SUPPLIED MATERIAL

==================================================

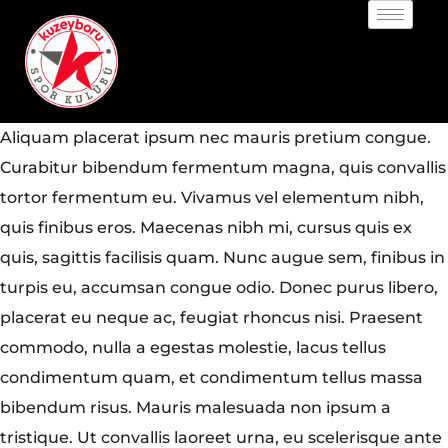
Aliquam placerat ipsum nec mauris pretium congue.
Curabitur bibendum fermentum magna, quis convallis
tortor fermentum eu. Vivamus vel elementum nibh,
quis finibus eros. Maecenas nibh mi, cursus quis ex
quis, sagittis facilisis quam. Nunc augue sem, finibus in
turpis eu, accumsan congue odio. Donec purus libero,
placerat eu neque ac, feugiat rhoncus nisi. Praesent
commodo, nulla a egestas molestie, lacus tellus
condimentum quam, et condimentum tellus massa
bibendum risus. Mauris malesuada non ipsum a
tristique. Ut convallis laoreet urna, eu scelerisque ante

==================================================

ASSIGNMENT
Begin with the line that has "quis, sagittis facilisis" in the listing above and end after the line that has "bibendum risus. Mauris malesuada non ipsum a"; output those lines exactly.

RESPONSE AREA
quis, sagittis facilisis quam. Nunc augue sem, finibus in
turpis eu, accumsan congue odio. Donec purus libero,
placerat eu neque ac, feugiat rhoncus nisi. Praesent
commodo, nulla a egestas molestie, lacus tellus
condimentum quam, et condimentum tellus massa
bibendum risus. Mauris malesuada non ipsum a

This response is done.